**Records for this task:**
[Start of section]
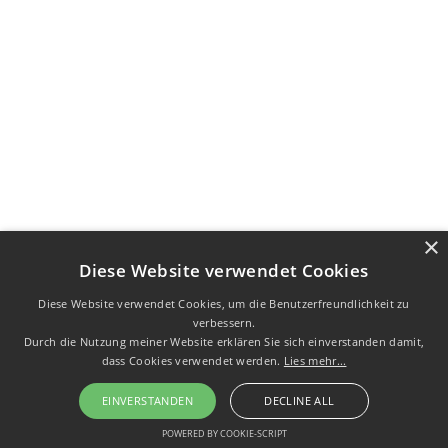
×
Diese Website verwendet Cookies
Diese Website verwendet Cookies, um die Benutzerfreundlichkeit zu
verbessern.
Durch die Nutzung meiner Website erklären Sie sich einverstanden damit,
dass Cookies verwendet werden.
Lies mehr...
EINVERSTANDEN
DECLINE ALL
POWERED BY COOKIE-SCRIPT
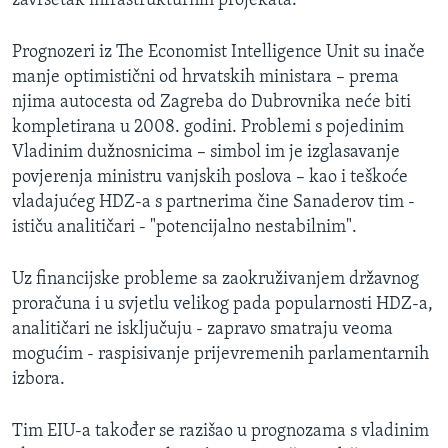
završetak infrastrukturnih projekata.
Prognozeri iz The Economist Intelligence Unit su inače
manje optimistični od hrvatskih ministara – prema
njima autocesta od Zagreba do Dubrovnika neće biti
kompletirana u 2008. godini. Problemi s pojedinim
Vladinim dužnosnicima – simbol im je izglasavanje
povjerenja ministru vanjskih poslova – kao i teškoće
vladajućeg HDZ-a s partnerima čine Sanaderov tim -
ističu analitičari - "potencijalno nestabilnim".
Uz financijske probleme sa zaokruživanjem državnog
proračuna i u svjetlu velikog pada popularnosti HDZ-a,
analitičari ne isključuju - zapravo smatraju veoma
mogućim - raspisivanje prijevremenih parlamentarnih
izbora.
Tim EIU-a također se razišao u prognozama s vladinim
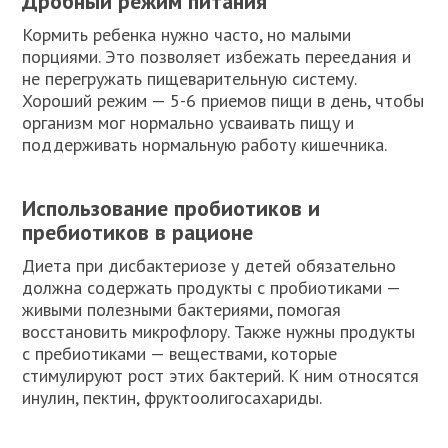
Дробный режим питания
Кормить ребенка нужно часто, но малыми
порциями. Это позволяет избежать переедания и
не перегружать пищеварительную систему.
Хороший режим — 5-6 приемов пищи в день, чтобы
организм мог нормально усваивать пищу и
поддерживать нормальную работу кишечника.
Использование пробиотиков и
пребиотиков в рационе
Диета при дисбактериозе у детей обязательно
должна содержать продукты с пробиотиками —
живыми полезными бактериями, помогая
восстановить микрофлору. Также нужны продукты
с пребиотиками — веществами, которые
стимулируют рост этих бактерий. К ним относятся
инулин, пектин, фруктоолигосахариды.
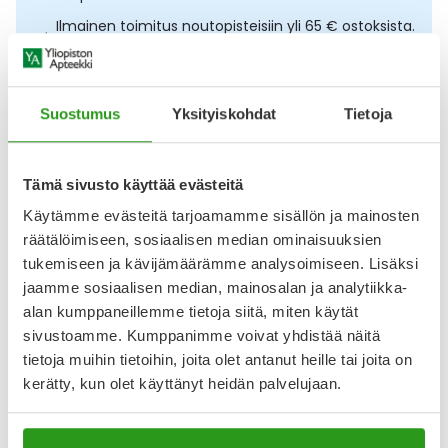
Ulkoilu
Vitamiinit
Syylät ja känsät
Ilmainen toimitus noutopisteisiin yli 65 € ostoksista.
Lääkkeet eivät kerrytä ostoskorin arvoa
Uni ja mieli
YA-tuotesarja
Täit
Osta nyt, saat 45 päivää korotonta maksuaikaa.
Suostumus
Yksityiskohdat
Tietoja
Vatsa
Ummetus
Kuvaus
Käyttö
Koostumus
Info
Yskä
Tämä sivusto käyttää evästeitä
Vaihdettavat hygieniset filtterit NenäFriida-laitteeseen.
Filtterin ansiosta mitkään bakteerit tai ainesosat eivät
Käytämme evästeitä tarjoamamme sisällön ja mainosten
Äänen käheys
pääse ylös letkuun ja sitä kautta käyttäjään. CE-merkitty
räätälöimiseen, sosiaalisen median ominaisuuksien
lääkinnällinen laite. Valmistaja Fridababy LLC US.
tukemiseen ja kävijämäärämme analysoimiseen. Lisäksi
jaamme sosiaalisen median, mainosalan ja analytiikka-
Arvostelut ja kokemuksia
alan kumppaneillemme tietoja siitä, miten käytät
Tuotteella ei ole vielä yhtään arvostelua.
sivustoamme. Kumppanimme voivat yhdistää näitä
tietoja muihin tietoihin, joita olet antanut heille tai joita on
Kirjoita arvostelu
kerätty, kun olet käyttänyt heidän palvelujaan.
Katso kaikki Nenäfriida-tuotteet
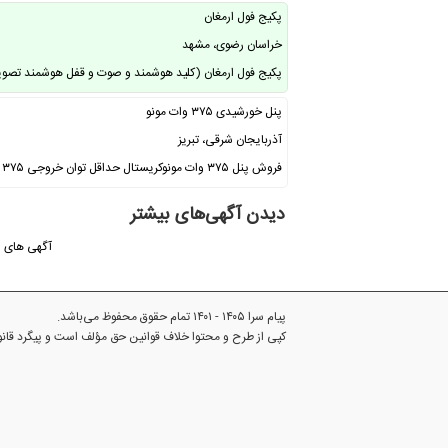
پکیج فول ارمغان
خراسان رضوی، مشهد
پکیج فول ارمغان (کلید هوشمند و صوت و قفل هوشمند تصویری و پ
پنل خورشیدی ۳۷۵ وات مونو
آذربایجان شرقی، تبریز
فروش پنل ۳۷۵ وات مونوکریستال حداقل توان خروجی ۳۷۵ وات ولتاژ خروجی ۳۸ولت جریان …
دیدن آگهی‌های بیشتر
آگهی های ا
پیام سرا ۱۴۰۵ - ۱۴۰۱ تمام حقوق محفوظ می‌باشد.
کپی از طرح و محتوا خلاف قوانین حق مؤلف است و پیگرد قا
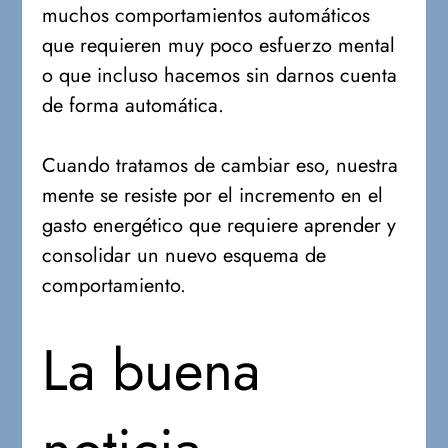
muchos comportamientos automáticos
que requieren muy poco esfuerzo mental
o que incluso hacemos sin darnos cuenta
de forma automática.
Cuando tratamos de cambiar eso, nuestra
mente se resiste por el incremento en el
gasto energético que requiere aprender y
consolidar un nuevo esquema de
comportamiento.
La buena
[End of section]
**Problem statement:**
Your answer must be an exact copy of the records, without the pictures.

**The answer:**
×
Diese Website verwendet Cookies
Diese Website verwendet Cookies, um die Benutzerfreundlichkeit zu
verbessern.
Durch die Nutzung meiner Website erklären Sie sich einverstanden damit,
dass Cookies verwendet werden.
Lies mehr...
EINVERSTANDEN
DECLINE ALL
POWERED BY COOKIE-SCRIPT
završetak infrastrukturnih projekata.
Prognozeri iz The Economist Intelligence Unit su inače
manje optimistični od hrvatskih ministara – prema
njima autocesta od Zagreba do Dubrovnika neće biti
kompletirana u 2008. godini. Problemi s pojedinim
Vladinim dužnosnicima – simbol im je izglasavanje
povjerenja ministru vanjskih poslova – kao i teškoće
vladajućeg HDZ-a s partnerima čine Sanaderov tim -
ističu analitičari - "potencijalno nestabilnim".
Uz financijske probleme sa zaokruživanjem državnog
proračuna i u svjetlu velikog pada popularnosti HDZ-a,
analitičari ne isključuju - zapravo smatraju veoma
mogućim - raspisivanje prijevremenih parlamentarnih
izbora.
Tim EIU-a također se razišao u prognozama s vladinim
Дробный режим питания
Кормить ребенка нужно часто, но малыми
порциями. Это позволяет избежать переедания и
не перегружать пищеварительную систему.
Хороший режим — 5-6 приемов пищи в день, чтобы
организм мог нормально усваивать пищу и
поддерживать нормальную работу кишечника.
Использование пробиотиков и
пребиотиков в рационе
Диета при дисбактериозе у детей обязательно
должна содержать продукты с пробиотиками —
живыми полезными бактериями, помогая
восстановить микрофлору. Также нужны продукты
с пребиотиками — веществами, которые
стимулируют рост этих бактерий. К ним относятся
инулин, пектин, фруктоолигосахариды.
Ulkoilu
Vitamiinit
Syylät ja känsät
Ilmainen toimitus noutopisteisiin yli 65 € ostoksista.
Lääkkeet eivät kerrytä ostoskorin arvoa
Uni ja mieli
YA-tuotesarja
Täit
Osta nyt, saat 45 päivää korotonta maksuaikaa.
Suostumus
Yksityiskohdat
Tietoja
Vatsa
Ummetus
Kuvaus
Käyttö
Koostumus
Info
Yskä
Tämä sivusto käyttää evästeitä
Vaihdettavat hygieniset filtterit NenäFriida-laitteeseen.
Filtterin ansiosta mitkään bakteerit tai ainesosat eivät
Käytämme evästeitä tarjoamamme sisällön ja mainosten
Äänen käheys
pääse ylös letkuun ja sitä kautta käyttäjään. CE-merkitty
räätälöimiseen, sosiaalisen median ominaisuuksien
lääkinnällinen laite. Valmistaja Fridababy LLC US.
tukemiseen ja kävijämäärämme analysoimiseen. Lisäksi
jaamme sosiaalisen median, mainosalan ja analytiikka-
Arvostelut ja kokemuksia
alan kumppaneillemme tietoja siitä, miten käytät
Tuotteella ei ole vielä yhtään arvostelua.
sivustoamme. Kumppanimme voivat yhdistää näitä
tietoja muihin tietoihin, joita olet antanut heille tai joita on
Kirjoita arvostelu
kerätty, kun olet käyttänyt heidän palvelujaan.
Katso kaikki Nenäfriida-tuotteet
پکیج فول ارمغان
خراسان رضوی، مشهد
پکیج فول ارمغان (کلید هوشمند و صوت و قفل هوشمند تصویری و پ
پنل خورشیدی ۳۷۵ وات مونو
آذربایجان شرقی، تبریز
فروش پنل ۳۷۵ وات مونوکریستال حداقل توان خروجی ۳۷۵ وات ولتاژ خروجی ۳۸ولت جریان …
دیدن آگهی‌های بیشتر
آگهی های ا
پیام سرا ۱۴۰۵ - ۱۴۰۱ تمام حقوق محفوظ می‌باشد.
کپی از طرح و محتوا خلاف قوانین حق مؤلف است و پیگرد قا
muchos comportamientos automáticos
que requieren muy poco esfuerzo mental
o que incluso hacemos sin darnos cuenta
de forma automática.
Cuando tratamos de cambiar eso, nuestra
mente se resiste por el incremento en el
gasto energético que requiere aprender y
consolidar un nuevo esquema de
comportamiento.
La buena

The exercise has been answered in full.